Sir, I am confused with Sampling Time constant. Of course we have to put our PID into a timer instead of infinite loop but, I realized that you didn't add sampling time constant to into your I and D expression. When I surfed on the net, there are some PID controllers which also includes sampling time. What will I am gonna do ?
Why oscillations occur in the controller output if the PI gains are increased?
I gains do not help with overshoot, only correcting steady state/DC error. The P gain being too high will cause overshoot, if there isn't enough D gain to compensate/slow it down
Thank you, you made it very easy. Whare are you from?
that was very useful thaaaaaaank you
great video!
Thanks for this video too!
Great video! Thanks
Hello and thank you for informative video. I have couple of questions about integration part. Firstly, should I reset integration once I supply new command (goal)? I was thinking that integrated error no longer stays valid for different command. Secondly, what about systems where set value (command) remains the same (such as desired angle for balancing systems)?
Whether you do that depends on the problem at hand. On a servo system where the command is constantly changing, no, you don't want to do that. On a system where there's are distinct setpoint changes -- maybe. Some practitioners always do, some always don't, and some look at the characteristics of their particular system and make an informed decision.
Or, if you overshoot, why not test the integrator? If you don't reset, then the integral will still be pushing the system to overshoot, instead of bringing it back down to the setpoint. Am I thinking correctly?

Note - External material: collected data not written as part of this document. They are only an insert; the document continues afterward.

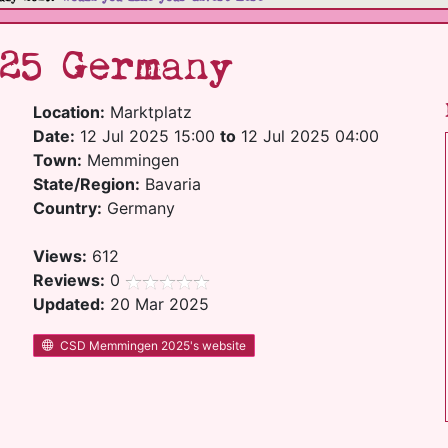
25 Germany
Location:
Marktplatz
Date:
12 Jul 2025 15:00
to
12 Jul 2025 04:00
Town:
Memmingen
State/Region:
Bavaria
Country:
Germany
Views:
612
Reviews:
0
Updated:
20 Mar 2025
CSD Memmingen 2025's website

I'm trying to understant why interrupts are needed when the PID is going into a microcontroller
It's been a while since I watched this video so I may be wrong, but no one has offered a reply. I am merely a student but I'll do my best...
This is a discrete PID controller, not continuous control, which generally implies a fixed sampling rate.
Most sensors use I2C or SPI bus to transfer data. The simplest way to read data is to poll the data on each pass in the main loop; however, you'll often be reading the same, unchanged data out of the sensor's buffers.
Normally, the sensor can generate an interrupt when new data has been internally captured (which will occur at a fixed rate). So if you have a SISO system such as this, your sampling rate can be determined by the sensor's update speed.
However, for a MIMO system, it may be wiser to have a clock generated interrupt to indicate that data must be read from all the sensors and the output on the DACs must be changed.
hey, is band limited derivative somehow connected to a kalman filter ?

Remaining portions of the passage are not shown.